Parfois, ce n’est pas de la mauvaise foi. C’est de l’ignorance émotionnelle. Parfois c’est de la peur. Peur de regarder ses propres failles. Peur de toucher à l’histoire. Peur de fissurer l’image de parent qui tient. Mais le résultat est le même. L’enfant devient le porteur officiel du malaise collectif.
Un enfant ne peut pas porter seul le lien. C’est impossible. Le lien est une co-construction. Quand un adulte ne régule pas, ne symbolise pas, ne dépose pas, quelqu’un doit le faire. Et ce quelqu’un est presque toujours celui qui a le moins de pouvoir. Le moins de mots. Le moins de distance. L’enfant.
Alors il paie. Pas par choix. Par le stress. Par des douleurs diffuses. Par des crises inexpliquées. Par une hypervigilance constante. Son système nerveux fait le travail que le système familial ne fait pas.

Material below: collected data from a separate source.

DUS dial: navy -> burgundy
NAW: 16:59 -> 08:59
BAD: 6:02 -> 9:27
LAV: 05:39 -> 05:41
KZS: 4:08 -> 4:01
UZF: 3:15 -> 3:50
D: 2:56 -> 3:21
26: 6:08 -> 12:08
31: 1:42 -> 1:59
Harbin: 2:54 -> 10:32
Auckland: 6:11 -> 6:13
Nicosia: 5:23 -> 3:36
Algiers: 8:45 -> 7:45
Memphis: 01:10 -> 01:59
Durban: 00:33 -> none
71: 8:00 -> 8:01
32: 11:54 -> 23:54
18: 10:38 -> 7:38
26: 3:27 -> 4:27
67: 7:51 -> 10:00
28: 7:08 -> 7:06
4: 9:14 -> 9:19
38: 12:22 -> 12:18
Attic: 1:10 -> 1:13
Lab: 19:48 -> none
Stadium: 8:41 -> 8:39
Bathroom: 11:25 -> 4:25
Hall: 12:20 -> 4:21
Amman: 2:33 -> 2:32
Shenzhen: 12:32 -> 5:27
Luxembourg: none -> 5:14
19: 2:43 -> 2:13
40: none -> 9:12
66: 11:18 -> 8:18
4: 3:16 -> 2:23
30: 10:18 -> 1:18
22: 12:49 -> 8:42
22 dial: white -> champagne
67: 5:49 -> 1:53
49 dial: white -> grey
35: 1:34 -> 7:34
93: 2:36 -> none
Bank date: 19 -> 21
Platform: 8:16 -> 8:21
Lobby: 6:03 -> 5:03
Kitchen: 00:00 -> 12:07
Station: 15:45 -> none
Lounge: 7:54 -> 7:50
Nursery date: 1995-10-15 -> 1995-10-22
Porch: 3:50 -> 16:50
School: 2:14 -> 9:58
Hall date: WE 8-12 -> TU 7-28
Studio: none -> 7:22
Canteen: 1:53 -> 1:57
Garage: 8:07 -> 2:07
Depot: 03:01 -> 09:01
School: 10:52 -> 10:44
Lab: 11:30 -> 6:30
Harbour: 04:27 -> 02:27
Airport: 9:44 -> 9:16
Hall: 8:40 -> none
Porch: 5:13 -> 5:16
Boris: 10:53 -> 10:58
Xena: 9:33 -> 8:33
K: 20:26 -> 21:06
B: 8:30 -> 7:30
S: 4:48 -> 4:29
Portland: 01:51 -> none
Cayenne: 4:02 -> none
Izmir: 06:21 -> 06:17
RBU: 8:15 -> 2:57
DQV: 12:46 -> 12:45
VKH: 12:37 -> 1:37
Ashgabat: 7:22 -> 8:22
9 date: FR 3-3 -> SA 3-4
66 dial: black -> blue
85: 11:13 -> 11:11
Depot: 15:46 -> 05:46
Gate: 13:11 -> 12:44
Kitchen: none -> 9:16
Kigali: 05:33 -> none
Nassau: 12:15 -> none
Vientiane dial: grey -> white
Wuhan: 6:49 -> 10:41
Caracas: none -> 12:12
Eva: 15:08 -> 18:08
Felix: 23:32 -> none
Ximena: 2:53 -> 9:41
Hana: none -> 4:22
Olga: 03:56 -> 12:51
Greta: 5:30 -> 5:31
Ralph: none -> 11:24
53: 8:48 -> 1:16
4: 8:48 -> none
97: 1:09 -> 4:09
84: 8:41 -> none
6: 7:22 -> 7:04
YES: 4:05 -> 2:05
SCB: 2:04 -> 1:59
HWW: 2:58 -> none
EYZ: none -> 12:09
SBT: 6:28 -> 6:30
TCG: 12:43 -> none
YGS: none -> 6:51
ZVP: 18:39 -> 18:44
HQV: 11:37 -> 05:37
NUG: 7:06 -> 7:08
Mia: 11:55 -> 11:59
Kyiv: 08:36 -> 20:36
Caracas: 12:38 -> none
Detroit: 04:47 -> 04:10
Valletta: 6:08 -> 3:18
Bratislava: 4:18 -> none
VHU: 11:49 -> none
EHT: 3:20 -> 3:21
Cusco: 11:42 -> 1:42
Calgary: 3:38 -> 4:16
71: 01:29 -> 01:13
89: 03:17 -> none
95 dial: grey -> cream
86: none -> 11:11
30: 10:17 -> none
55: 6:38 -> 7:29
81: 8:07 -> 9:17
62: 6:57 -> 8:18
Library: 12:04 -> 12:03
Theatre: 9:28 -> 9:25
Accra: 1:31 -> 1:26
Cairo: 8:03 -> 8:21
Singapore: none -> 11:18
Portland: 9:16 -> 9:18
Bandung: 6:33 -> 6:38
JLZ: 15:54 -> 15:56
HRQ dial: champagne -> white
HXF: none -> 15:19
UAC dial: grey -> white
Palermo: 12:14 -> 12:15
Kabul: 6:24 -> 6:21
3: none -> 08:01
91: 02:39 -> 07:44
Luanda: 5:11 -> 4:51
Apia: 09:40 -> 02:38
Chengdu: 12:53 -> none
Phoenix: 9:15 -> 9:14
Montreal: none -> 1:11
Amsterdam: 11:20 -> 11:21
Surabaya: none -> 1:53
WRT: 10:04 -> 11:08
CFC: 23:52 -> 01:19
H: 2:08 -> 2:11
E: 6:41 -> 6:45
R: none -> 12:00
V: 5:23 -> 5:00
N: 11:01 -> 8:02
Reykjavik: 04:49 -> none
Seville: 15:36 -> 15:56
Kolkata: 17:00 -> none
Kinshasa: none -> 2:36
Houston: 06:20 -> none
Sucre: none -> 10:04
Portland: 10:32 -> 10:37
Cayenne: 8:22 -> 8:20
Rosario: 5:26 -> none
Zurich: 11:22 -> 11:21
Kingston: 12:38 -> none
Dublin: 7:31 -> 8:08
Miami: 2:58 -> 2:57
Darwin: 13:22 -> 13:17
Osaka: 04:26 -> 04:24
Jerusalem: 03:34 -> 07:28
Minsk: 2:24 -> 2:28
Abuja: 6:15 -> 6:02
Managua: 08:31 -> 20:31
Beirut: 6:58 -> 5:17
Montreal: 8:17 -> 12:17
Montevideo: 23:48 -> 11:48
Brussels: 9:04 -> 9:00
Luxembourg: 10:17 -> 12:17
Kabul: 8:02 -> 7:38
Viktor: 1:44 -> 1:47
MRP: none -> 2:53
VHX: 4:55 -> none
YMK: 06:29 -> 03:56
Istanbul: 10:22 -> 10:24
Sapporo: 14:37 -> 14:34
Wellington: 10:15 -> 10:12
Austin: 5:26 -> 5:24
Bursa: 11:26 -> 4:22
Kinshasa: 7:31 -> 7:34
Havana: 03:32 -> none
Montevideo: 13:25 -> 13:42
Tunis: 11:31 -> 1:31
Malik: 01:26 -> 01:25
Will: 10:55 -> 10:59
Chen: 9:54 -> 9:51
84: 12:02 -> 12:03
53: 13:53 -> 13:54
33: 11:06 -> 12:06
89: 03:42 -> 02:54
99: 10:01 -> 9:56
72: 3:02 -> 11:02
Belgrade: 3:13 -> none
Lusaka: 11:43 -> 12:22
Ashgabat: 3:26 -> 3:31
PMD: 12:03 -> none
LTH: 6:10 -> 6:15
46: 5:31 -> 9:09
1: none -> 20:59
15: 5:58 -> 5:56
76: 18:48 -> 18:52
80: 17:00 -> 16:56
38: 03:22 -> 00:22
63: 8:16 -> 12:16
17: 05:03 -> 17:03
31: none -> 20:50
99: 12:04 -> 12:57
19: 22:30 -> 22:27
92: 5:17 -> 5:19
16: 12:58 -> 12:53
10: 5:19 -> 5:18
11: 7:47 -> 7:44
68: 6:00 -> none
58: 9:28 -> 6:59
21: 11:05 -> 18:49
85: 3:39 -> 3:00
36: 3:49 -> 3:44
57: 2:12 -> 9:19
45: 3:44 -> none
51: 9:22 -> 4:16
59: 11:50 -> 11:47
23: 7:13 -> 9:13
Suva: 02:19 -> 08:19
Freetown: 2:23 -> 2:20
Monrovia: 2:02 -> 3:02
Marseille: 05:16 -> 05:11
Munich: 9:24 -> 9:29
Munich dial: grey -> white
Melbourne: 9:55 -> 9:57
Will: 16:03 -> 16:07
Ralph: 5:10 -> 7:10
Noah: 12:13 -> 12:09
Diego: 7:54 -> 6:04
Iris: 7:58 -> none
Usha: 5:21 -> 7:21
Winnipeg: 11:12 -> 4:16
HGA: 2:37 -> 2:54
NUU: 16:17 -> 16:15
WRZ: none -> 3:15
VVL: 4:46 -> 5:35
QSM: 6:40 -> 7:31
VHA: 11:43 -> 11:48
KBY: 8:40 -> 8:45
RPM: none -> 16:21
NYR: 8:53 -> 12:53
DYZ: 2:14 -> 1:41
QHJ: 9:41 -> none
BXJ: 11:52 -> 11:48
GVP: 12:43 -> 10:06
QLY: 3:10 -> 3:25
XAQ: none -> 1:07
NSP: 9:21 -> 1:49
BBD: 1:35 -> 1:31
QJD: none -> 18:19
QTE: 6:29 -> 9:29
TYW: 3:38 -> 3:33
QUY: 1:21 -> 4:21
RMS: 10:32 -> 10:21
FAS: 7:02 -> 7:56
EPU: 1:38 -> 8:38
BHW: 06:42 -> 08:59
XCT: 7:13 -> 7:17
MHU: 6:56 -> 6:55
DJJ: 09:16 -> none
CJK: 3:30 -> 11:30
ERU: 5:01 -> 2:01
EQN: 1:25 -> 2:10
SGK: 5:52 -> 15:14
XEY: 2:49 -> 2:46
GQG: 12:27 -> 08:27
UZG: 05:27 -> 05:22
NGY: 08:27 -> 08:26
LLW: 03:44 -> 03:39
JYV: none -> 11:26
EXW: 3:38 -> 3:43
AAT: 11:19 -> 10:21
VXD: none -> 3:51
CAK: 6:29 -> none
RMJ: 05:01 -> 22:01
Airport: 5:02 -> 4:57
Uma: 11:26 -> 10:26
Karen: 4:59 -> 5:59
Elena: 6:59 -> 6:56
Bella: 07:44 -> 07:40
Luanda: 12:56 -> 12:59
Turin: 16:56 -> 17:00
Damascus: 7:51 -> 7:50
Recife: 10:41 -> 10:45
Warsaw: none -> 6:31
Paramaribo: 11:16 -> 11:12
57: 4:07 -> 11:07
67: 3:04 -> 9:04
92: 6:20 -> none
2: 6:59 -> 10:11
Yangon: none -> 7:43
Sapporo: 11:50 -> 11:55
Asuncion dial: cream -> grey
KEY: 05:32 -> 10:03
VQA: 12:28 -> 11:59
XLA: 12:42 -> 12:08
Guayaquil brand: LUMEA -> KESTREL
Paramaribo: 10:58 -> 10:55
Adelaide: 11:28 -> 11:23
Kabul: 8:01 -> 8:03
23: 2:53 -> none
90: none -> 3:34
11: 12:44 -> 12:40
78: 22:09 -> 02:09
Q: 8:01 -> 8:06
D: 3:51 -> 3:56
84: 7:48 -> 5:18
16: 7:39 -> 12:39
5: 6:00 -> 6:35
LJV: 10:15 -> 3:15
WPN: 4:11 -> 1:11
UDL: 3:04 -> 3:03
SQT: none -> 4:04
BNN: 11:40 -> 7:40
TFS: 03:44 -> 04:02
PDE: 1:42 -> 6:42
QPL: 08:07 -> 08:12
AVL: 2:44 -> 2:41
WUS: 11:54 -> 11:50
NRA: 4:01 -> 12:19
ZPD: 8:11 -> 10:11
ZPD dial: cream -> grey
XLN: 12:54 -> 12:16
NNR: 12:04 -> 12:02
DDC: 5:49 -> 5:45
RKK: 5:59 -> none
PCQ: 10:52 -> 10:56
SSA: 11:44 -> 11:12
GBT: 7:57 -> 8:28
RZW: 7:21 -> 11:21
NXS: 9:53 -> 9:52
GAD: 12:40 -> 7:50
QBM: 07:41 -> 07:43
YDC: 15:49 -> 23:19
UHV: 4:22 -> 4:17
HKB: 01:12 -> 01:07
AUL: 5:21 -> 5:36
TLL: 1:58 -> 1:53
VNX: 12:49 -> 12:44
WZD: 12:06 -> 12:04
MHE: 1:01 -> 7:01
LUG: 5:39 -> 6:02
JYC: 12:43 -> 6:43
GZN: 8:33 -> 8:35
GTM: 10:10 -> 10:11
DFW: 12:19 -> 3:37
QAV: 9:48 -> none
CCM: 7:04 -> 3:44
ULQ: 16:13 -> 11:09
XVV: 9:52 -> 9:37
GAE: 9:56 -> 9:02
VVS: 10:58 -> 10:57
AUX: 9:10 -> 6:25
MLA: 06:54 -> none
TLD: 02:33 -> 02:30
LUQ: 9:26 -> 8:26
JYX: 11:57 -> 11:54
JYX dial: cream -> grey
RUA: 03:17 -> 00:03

Envoyer un enfant chez le psy peut être utile. Je ne dis pas le contraire. Cela peut lui offrir un espace neutre, une respiration, un langage. Mais si ce geste n’est pas accompagné d’un mouvement intérieur des parents, il devient une impasse. L’enfant apprend à aller mieux dans un environnement qui, lui, ne change pas. Il s’adapte. Il se tait. Il se conforme. Il devient fonctionnel.
Et parfois, il se coupe.
La question centrale n’est presque jamais qu’est-ce qui ne va pas chez mon enfant. La vraie question est qu’est-ce qui circule entre nous. Qu’est-ce qui n’est pas dit. Qu’est-ce qui est retenu. Qu’est-ce qui est projeté. Qu’est-ce qui est attendu de lui sans jamais être formulé.
Un enfant ne demande pas des parents parfaits. Il demande des parents vivants. Capables de reconnaître leurs limites. Capables de dire je suis dépassé, je suis fatigué, je suis inquiet. Capables de reprendre ce qui leur appartient.
C’est inconfortable. Parce que cela retire une échappatoire majeure. Celle qui consiste à croire que l’on peut réparer l’enfant sans se transformer soi-même. Or la transformation est contagieuse. Quand un parent commence à se réguler, à déposer, à se regarder honnêtement, l’enfant respire. Sans consigne. Sans explication. Le système s’ajuste.
Ne pas voir cela, c’est condamner l’enfant à une forme de loyauté silencieuse. Porter pour que le lien tienne. Se rendre malade pour que le système ne s’effondre pas. Et plus tard, reproduire exactement la même logique dans ses relations adultes.
Dire cela n’est pas accuser les parents. C’est leur rendre leur place réelle. Leur responsabilité réelle. Aimer un enfant ne se résume pas à l’emmener chez un professionnel. Aimer un enfant, c’est accepter qu’il soit un miroir. Un miroir parfois brutal. Mais juste.
Et accepter que, bien souvent, le travail commence là où on n’avait pas prévu de regarder. En soi.